Information supplied:
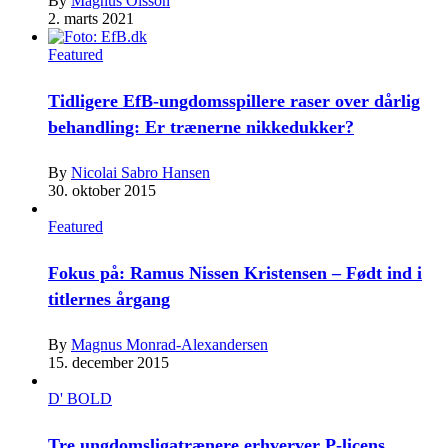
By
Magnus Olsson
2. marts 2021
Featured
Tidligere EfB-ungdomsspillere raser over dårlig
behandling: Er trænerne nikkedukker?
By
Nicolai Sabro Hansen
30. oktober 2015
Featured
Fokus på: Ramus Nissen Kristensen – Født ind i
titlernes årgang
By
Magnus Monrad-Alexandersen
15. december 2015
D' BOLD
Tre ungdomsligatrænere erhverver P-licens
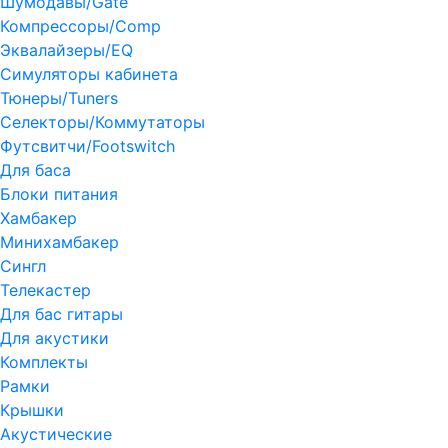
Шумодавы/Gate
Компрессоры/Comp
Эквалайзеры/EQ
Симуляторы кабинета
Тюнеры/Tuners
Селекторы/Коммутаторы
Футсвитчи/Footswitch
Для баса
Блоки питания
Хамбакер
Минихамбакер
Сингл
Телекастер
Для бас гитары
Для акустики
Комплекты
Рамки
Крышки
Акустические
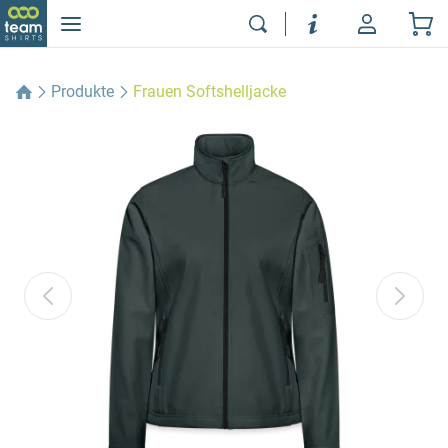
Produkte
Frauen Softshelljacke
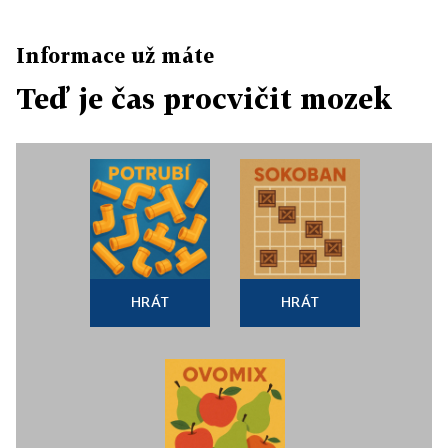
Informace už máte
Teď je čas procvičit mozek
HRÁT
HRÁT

Assignment: Apply a filter for "Magnus" to the entries and show each line that passes.

Answer section:
Magnus Olsson
Magnus Monrad-Alexandersen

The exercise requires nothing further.